Cinsiyet eşitliği diyerek konuşmaya başlayanlar ilkin feminizmi savunarak mevzuyu başlattılar. Oradan olmayan bir kavram yarattılar. Yaratmak kelimesini asli anlamı ile alacak olursak aslında yaratamadılar, yaramayan bir şey ortaya sürdüler. Bir ucube. Bir haramzade. Dedem Korkut’un hiç tavsiye etmediği bir kadın tipi var, ona uyan tipler ortaya çıkardılar.

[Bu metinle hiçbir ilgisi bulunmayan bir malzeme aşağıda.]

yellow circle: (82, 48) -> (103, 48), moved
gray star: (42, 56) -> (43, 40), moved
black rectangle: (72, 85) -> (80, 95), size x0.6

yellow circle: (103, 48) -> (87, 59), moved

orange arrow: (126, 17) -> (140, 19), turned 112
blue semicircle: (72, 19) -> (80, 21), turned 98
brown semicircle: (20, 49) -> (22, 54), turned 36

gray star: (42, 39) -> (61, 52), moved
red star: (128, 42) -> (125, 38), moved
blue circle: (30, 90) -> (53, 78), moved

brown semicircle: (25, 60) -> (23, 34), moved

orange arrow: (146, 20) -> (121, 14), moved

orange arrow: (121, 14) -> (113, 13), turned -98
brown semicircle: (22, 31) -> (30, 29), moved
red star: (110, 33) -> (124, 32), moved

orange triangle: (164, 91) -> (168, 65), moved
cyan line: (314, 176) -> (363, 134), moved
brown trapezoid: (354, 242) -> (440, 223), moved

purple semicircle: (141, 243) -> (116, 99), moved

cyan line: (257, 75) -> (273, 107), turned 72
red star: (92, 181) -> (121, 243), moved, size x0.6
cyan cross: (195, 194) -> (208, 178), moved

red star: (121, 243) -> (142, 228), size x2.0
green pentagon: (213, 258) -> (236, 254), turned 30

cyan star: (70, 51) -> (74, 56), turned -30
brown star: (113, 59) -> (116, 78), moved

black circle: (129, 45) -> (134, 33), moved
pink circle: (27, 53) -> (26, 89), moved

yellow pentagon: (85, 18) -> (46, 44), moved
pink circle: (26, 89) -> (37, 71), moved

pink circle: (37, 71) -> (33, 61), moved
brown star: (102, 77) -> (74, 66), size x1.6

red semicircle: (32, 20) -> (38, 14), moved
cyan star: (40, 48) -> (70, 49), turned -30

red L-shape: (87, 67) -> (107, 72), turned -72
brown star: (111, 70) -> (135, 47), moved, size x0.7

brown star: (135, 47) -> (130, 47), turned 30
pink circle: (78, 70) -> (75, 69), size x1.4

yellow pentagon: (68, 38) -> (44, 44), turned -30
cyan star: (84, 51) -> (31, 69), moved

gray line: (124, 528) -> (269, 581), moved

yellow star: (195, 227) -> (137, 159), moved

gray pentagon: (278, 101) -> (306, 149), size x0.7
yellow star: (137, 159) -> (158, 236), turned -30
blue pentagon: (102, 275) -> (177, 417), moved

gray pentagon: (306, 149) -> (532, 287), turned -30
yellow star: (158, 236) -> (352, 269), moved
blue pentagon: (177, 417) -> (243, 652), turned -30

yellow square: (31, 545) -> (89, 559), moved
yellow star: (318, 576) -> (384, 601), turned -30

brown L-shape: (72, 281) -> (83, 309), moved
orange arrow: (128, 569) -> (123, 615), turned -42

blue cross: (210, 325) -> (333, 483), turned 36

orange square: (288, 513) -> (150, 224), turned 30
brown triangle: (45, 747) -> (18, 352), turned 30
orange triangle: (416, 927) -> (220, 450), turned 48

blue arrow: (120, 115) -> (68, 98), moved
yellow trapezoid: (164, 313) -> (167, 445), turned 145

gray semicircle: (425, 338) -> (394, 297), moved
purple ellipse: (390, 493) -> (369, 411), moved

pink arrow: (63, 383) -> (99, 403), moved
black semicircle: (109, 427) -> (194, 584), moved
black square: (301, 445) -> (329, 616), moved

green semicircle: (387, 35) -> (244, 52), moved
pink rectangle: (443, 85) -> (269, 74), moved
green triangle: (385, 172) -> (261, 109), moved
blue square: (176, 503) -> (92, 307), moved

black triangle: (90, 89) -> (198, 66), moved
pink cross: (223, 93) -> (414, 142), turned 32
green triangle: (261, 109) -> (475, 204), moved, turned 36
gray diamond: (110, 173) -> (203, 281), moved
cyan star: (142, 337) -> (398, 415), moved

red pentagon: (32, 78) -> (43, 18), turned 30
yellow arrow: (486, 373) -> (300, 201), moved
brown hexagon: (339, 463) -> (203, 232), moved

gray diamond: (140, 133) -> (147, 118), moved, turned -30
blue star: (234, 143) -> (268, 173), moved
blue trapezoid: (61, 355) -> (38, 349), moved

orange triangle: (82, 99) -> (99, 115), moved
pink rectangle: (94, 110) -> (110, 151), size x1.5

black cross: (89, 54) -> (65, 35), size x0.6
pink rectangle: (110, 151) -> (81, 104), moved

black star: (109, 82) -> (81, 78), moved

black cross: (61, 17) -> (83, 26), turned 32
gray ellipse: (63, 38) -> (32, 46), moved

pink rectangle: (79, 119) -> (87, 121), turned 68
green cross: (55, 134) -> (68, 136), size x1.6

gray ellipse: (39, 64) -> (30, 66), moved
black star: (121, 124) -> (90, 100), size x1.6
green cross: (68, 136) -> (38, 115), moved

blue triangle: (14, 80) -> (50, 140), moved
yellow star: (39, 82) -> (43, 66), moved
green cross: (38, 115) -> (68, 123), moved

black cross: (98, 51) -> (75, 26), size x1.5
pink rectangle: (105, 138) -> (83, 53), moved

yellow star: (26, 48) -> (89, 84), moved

Bunlardan nasıl kurtuluruz? Çok şey yapmak lazım ama ilkin okullarda sapkın Batıcı yetiştiren bu ucube ders kitapları toptan kaldırılıp yüzde 70- 80 oranında ilkokuldan itibaren bir kısım klasik edebi eserler, Yunus Divanı, Eşrefoğlu Rumi, Muammediye, Battalname, Dede Korkut, Pendname, Hz. Ali Cenknameleri, Fuzuli, Sezai Karakoç kitapları ders kitabı haftada en az 20 saat ders olarak konmadıkça bu insan tipinin düzelmesini kimse beklemesin.